All children who are deaf or hard of hearing can thrive! Follow this guide for step-by-step action plans and answers to commonly asked questions from parents and professionals who have been right where you are.

Deaf & Hard of Hearing First Steps Guide

If you have just learned that your child may be deaf or hard of hearing, you may be feeling overwhelmed and confused. We have been there, and now, we are here to provide you with support and guidance in every way possible.
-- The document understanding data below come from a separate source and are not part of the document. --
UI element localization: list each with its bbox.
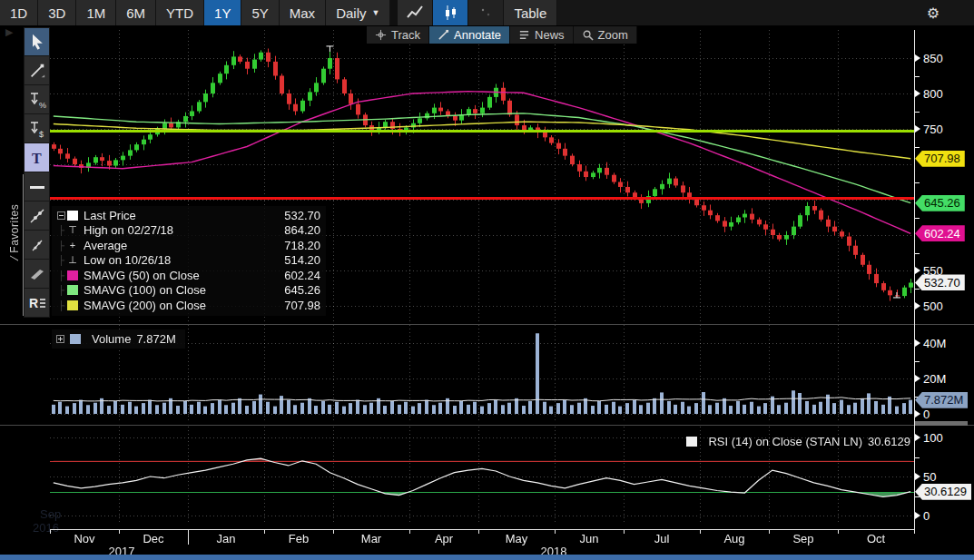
tool-text-button[interactable]: T	[24, 143, 50, 172]
legend-label: SMAVG (200) on Close	[84, 299, 284, 312]
horizontal-line-icon	[28, 178, 46, 196]
tool-annotate-pencil-button[interactable]	[24, 56, 50, 85]
text-icon: T	[28, 149, 46, 167]
line-chart-icon	[406, 5, 424, 21]
month-label: Jun	[580, 532, 599, 545]
tick-text: 0	[923, 408, 930, 421]
month-tick	[478, 529, 479, 534]
zoom-button[interactable]: Zoom	[574, 26, 637, 44]
legend-row[interactable]: ├SMAVG (50) on Close602.24	[55, 268, 320, 283]
axis-tick-label: 40M	[915, 336, 946, 350]
month-label: Feb	[289, 532, 309, 545]
tick-text: 800	[923, 87, 943, 101]
period-label: Daily	[336, 5, 366, 21]
month-tick	[914, 529, 915, 534]
table-button[interactable]: Table	[504, 0, 557, 25]
svg-text:T: T	[32, 151, 42, 166]
range-button-ytd[interactable]: YTD	[156, 0, 204, 25]
month-tick	[700, 529, 701, 534]
ghost-year-label: 2016	[33, 521, 59, 535]
tool-channel-button[interactable]	[24, 260, 50, 289]
cursor-icon	[28, 33, 46, 51]
events-button[interactable]	[468, 0, 504, 25]
month-label: May	[506, 532, 528, 545]
legend-row[interactable]: Last Price532.70	[55, 208, 320, 223]
month-label: Jul	[654, 532, 670, 545]
range-button-1d[interactable]: 1D	[0, 0, 38, 25]
tool-horizontal-line-button[interactable]	[24, 172, 50, 201]
legend-label: SMAVG (100) on Close	[84, 283, 284, 297]
tree-connector: ├	[55, 285, 67, 295]
legend-label: Last Price	[84, 209, 284, 222]
range-button-5y[interactable]: 5Y	[241, 0, 279, 25]
range-button-1m[interactable]: 1M	[76, 0, 116, 25]
price-legend[interactable]: Last Price532.70├⊤High on 02/27/18864.20…	[52, 206, 326, 316]
button-label: Zoom	[598, 28, 628, 42]
range-button-6m[interactable]: 6M	[116, 0, 156, 25]
panel-separator	[0, 425, 974, 426]
marker-glyph: ⊤	[67, 224, 78, 236]
minor-tick	[915, 457, 920, 458]
news-button[interactable]: News	[510, 26, 574, 44]
period-dropdown[interactable]: Daily ▼	[326, 0, 390, 25]
tool-cursor-button[interactable]	[24, 27, 50, 56]
window-bottom-border	[0, 555, 974, 560]
month-label: Aug	[723, 532, 744, 545]
trend-line-icon	[28, 207, 46, 225]
tool-note-percent-button[interactable]: %	[24, 85, 50, 114]
rsi-legend[interactable]: RSI (14) on Close (STAN LN) 30.6129	[686, 435, 910, 448]
tick-text: 50	[923, 470, 936, 484]
tick-text: 20M	[923, 372, 946, 386]
tick-text: 100	[923, 431, 943, 445]
events-icon	[478, 5, 493, 20]
scrollbar-thumb[interactable]	[915, 421, 968, 426]
volume-legend[interactable]: Volume 7.872M	[52, 329, 185, 349]
favorites-tab[interactable]: ⁄ Favorites	[7, 27, 23, 327]
legend-row[interactable]: ├⊥Low on 10/26/18514.20	[55, 253, 320, 269]
month-label: Dec	[143, 532, 163, 545]
regression-icon: R	[27, 294, 47, 312]
month-label: Sep	[792, 532, 813, 545]
settings-gear-icon[interactable]: ⚙	[927, 0, 940, 25]
tool-trend-line-button[interactable]	[24, 201, 50, 231]
expand-icon[interactable]	[56, 335, 64, 343]
range-button-max[interactable]: Max	[280, 0, 326, 25]
series-color-chip	[67, 285, 78, 295]
axis-tick-label: 800	[915, 86, 943, 101]
range-button-3d[interactable]: 3D	[38, 0, 76, 25]
annotate-button[interactable]: Annotate	[429, 26, 510, 44]
series-color-chip	[67, 211, 78, 221]
track-button[interactable]: Track	[367, 26, 429, 44]
x-axis-line	[50, 529, 915, 530]
axis-price-tag: 7.872M	[915, 392, 968, 408]
tool-regression-button[interactable]: R	[24, 289, 50, 318]
candlestick-chart-button[interactable]	[433, 0, 468, 25]
annotate-pencil-icon	[28, 62, 46, 80]
month-tick	[769, 529, 770, 534]
legend-row[interactable]: ├SMAVG (100) on Close645.26	[55, 283, 320, 299]
tool-segment-button[interactable]	[24, 231, 50, 260]
price-axis-line	[914, 30, 915, 529]
tree-connector: ├	[55, 225, 67, 235]
news-icon	[518, 29, 530, 41]
series-color-chip	[67, 300, 78, 310]
volume-legend-label: Volume	[92, 332, 131, 346]
axis-price-tag: 602.24	[915, 225, 965, 241]
legend-label: SMAVG (50) on Close	[84, 269, 284, 282]
ghost-month-label: Sep	[40, 507, 61, 521]
channel-icon	[28, 265, 46, 283]
axis-tick-label: 20M	[915, 371, 946, 386]
legend-row[interactable]: ├+Average718.20	[55, 238, 320, 253]
legend-value: 645.26	[284, 283, 320, 297]
candlestick-icon	[441, 4, 459, 22]
legend-row[interactable]: ├SMAVG (200) on Close707.98	[55, 298, 320, 313]
line-chart-button[interactable]	[398, 0, 433, 25]
legend-row[interactable]: ├⊤High on 02/27/18864.20	[55, 223, 320, 239]
range-button-1y[interactable]: 1Y	[204, 0, 241, 25]
tree-connector: ├	[55, 300, 67, 310]
axis-tick-label: 100	[915, 430, 943, 445]
collapse-icon[interactable]	[55, 211, 67, 220]
svg-text:%: %	[39, 101, 46, 110]
tool-note-dollar-button[interactable]: $	[24, 114, 50, 143]
legend-value: 707.98	[284, 299, 320, 312]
First, you should be confident that your child can thrive! Children with hearing loss can excel at sports, music, and school. They have successful careers and families of their own, and live a life without limits. Your unconditional love and support is the most important factor in your child’s success.

If you are hoping to use listening and spoken language with your child, this guide will walk you through the key first steps to get started down that path. If you have any questions, feel free to reach out to us at URL or to contact your AG Bell chapter to connect with a family local to you.

Step 1 –  Confirm your child’s hearing loss & determine level of severity

Newborn hearing screening is important. Make sure your baby’s hearing is screened before 1 month of age. View our guide to Universal Pediatric Hearing Loss, also available in Spanish.

Hearing loss can impact your child whether it is in one ear or both. Loss can range from slight to mild, to moderate, to severe, and to profound. The chart below visualizes common sounds and the hearing range at which they can be perceived.

Speech Banana

Step 2 –  Build your Team

The first professional on your team is a pediatric audiologist, who will diagnose both the type of hearing loss and frequency. This person will also be the one to discuss hearing technology options with you.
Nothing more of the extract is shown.